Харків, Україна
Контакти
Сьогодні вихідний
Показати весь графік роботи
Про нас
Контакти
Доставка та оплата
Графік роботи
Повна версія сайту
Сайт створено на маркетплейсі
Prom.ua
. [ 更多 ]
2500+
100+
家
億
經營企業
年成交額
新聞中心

* * * *

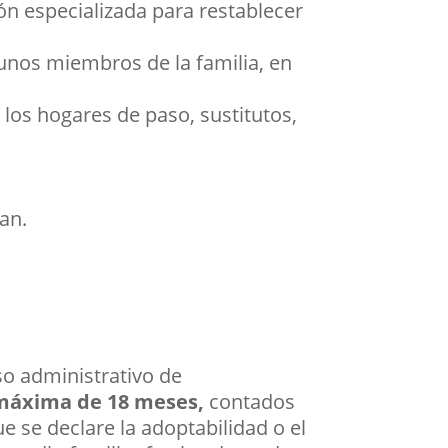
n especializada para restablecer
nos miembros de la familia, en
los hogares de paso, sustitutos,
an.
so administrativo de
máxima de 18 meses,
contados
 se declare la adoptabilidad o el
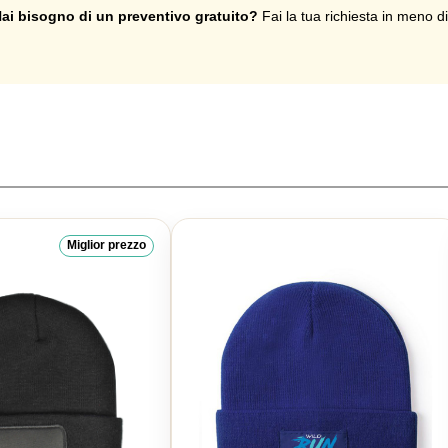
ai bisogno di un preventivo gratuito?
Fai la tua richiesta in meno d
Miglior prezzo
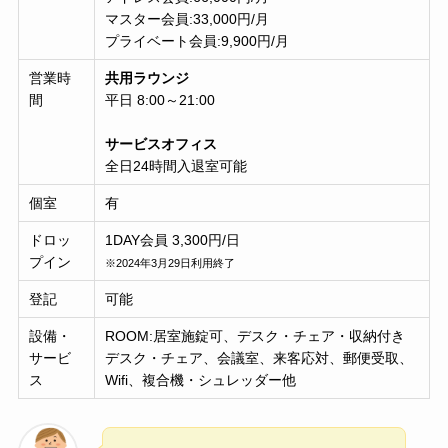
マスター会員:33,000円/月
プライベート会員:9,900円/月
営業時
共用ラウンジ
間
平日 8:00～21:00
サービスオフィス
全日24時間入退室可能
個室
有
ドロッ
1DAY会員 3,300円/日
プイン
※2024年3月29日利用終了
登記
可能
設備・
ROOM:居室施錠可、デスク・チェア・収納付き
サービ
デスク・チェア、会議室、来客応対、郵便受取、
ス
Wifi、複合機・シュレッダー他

* * * *

Copy out every line from the data above that has "роботи" in it.

Показати весь графік роботи
Графік роботи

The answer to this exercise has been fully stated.